Oleh: Edy Zaqeus
Belum lama berselang seorang penulis buku dan pembaca seri artikel Write & Grow Rich di Pembelajar.com bertanya kepada saya soal cara menguhubungi penerbit. Penulis buku ini baru saja menyelesaikan naskah yang menarik dan diyakininya akan menjadi gebrakan khusus dalam dunia perbukuan. Kalau tidak salah, buku ini dia prediksi akan disambut baik oleh pasar karena belum pernah ada buku dengan format seperti yang dia gagas. Dengan catatan: itu akan terjadi apabila ide-ide dia untuk sekaligus membidani atau menjadi sutradara penerbitan buku tersebut diamini oleh pihak penerbit.
Hal semacam ini memang jamak terjadi. Saya juga baru saja menerima naskah dari seorang konsultan, yang bermaksud menerbitkan bukunya dalam format tertentu. Hampir sama dengan penulis di atas, konsultan ini menginginkan bukunya diformat sedemikian rupa sehingga bisa membawa dampak positif bagi karirnya sebagai konsultan. Selain itu, ia berharap supaya tampilan bukunya tampak lebih anggun, tidak terkesan murahan, dan punya pengaruh di kalangan profesional di mana dia berkecimpung selama ini.
Sekali lagi, harapan penulis buku seperti itu memang sah-sah saja. Saya sendiri pada awal-awal menekuni dunia penulisan buku, juga suka punya pandangan-pandangan dan harapan seperti tadi. Saat itu, saya selalu punya keyakinan penuh bahwa ide-ide sayalah yang terbaik dan sungguh-sungguh saya percayai akan memberi hasil terbaik pula. Namun, bersamaan dengan semakin banyaknya informasi yang bisa saya timba, langsung dari para penerbit dan editor senior, pengalaman sendiri sebagai penulis dan penerbit, termasuk pengalaman sejumlah penulis buku laris, saya mulai punya perspektif yang lebih lengkap.
Akhirnya saya berkesimpulan, bahwa penting bagi seorang penulis untuk bisa berpikir ala penerbit, terutama penerbit komersil. Sama seperti polisi yang ingin sukses menangkap seorang kriminal, polisi itu harus tahu cara berpikir atau logika orang yang dia buru. Jika tidak, bisa-bisa si polisi itu hanya mengejar angin, karena salah asumsi dan hanya menduga-duga ke mana si kriminal bersembunyi.

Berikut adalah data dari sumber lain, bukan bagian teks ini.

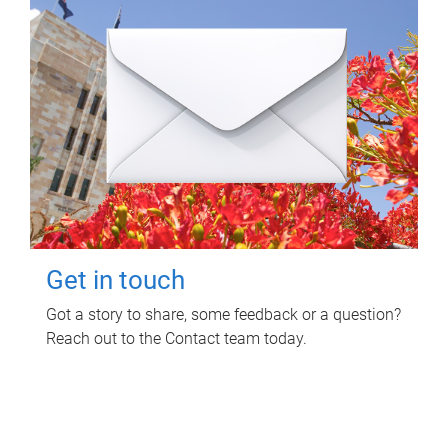
Get in touch
Got a story to share, some feedback or a question?
Reach out to the Contact team today.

Nah, bagaimana penerbit berpikir terhadap setiap naskah buku yang dia terima? Bagaimana penerbit berpikir mengenai buku yang dia produksi? Inilah kisi-kisi logika penerbit bila dikaitkan dengan pasar:
Pertama, penerbit komersil tidak mau menerbitkan karya yang dia prediksi bakal jeblok di pasar. Penerbit hanya mau menerbitkan karya yang bermutu dan mendatangkan keuntungan. Dalam bahasa Wandi S. Brata (GM Produksi Gramedia Pustaka Utama), buku yang tinggi mutunya dan diprediksi bakal laku keras di pasaran adalah primadona penerbit. Naskah akan langsung dapat “lampu hijau” (baca artikelnya di: www.gramedia.com).

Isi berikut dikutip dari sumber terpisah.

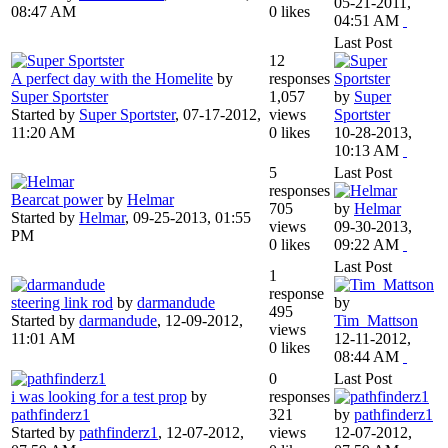
05-21-2011,
08:47 AM
0 likes
04:51 AM
Last Post
12
A perfect day with the Homelite
by
responses
Super Sportster
1,057
by
Super
Started by
Super Sportster
,
07-17-2012,
views
Sportster
11:20 AM
0 likes
10-28-2013,
10:13 AM
5
Last Post
responses
Bearcat power
by
Helmar
705
by
Helmar
Started by
Helmar
,
09-25-2013, 01:55
views
09-30-2013,
PM
0 likes
09:22 AM
Last Post
1
response
steering link rod
by
darmandude
by
495
Started by
darmandude
,
12-09-2012,
Tim_Mattson
views
11:01 AM
12-11-2012,
0 likes
08:44 AM
0
Last Post
i was looking for a test prop
by
responses
pathfinderz1
321
by
pathfinderz1
Started by
pathfinderz1
,
12-07-2012,
views
12-07-2012,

Mengapa demikian? Sebab, penerbitan buku adalah sebuah bisnis, sebuah industri, yang mana berlaku pula hukum-hukum ekonomi dan pasar. Jadi, dengan segala kemampuan teknis dan pengalamannya, biasanya penerbit akan berusaha keras mendapatkan naskah-naskah bermutu yang mereka prediksi akan sukses di pasaran.
Bagaimana dengan buku yang bermutu namun tampak kurang menarik di pasaran? Buku seperti ini pasti kena “lampu kuning”. Namun, memang ada sebagian penerbit yang bersedia menerbitkan naskah-naskah semacam ini. Terlebih bila naskah tersebut sesuai dengan visi, misi, dan nilai-nilai idealisme penerbit (ingat, tidak semua penerbit komersil mengabaikan sisi nilai dan idealisme). Akan tetapi kita harus sadar sejak awal, ruang untuk penerbitan buku jenis ini tidaklah lebar. Prasyarat mutu, kompetensi, kredibilitas dan popularitas penulis, barangkali akan semakin dituntut penerbit. Sementara persetujuan atau percepatan proses penerbitannya hanya bisa didapat manakala si penulis mampu meyakinkan idealismenya kepada penerbit, dan pihak penerbit pun harus merasa satu visi dengan si penulis.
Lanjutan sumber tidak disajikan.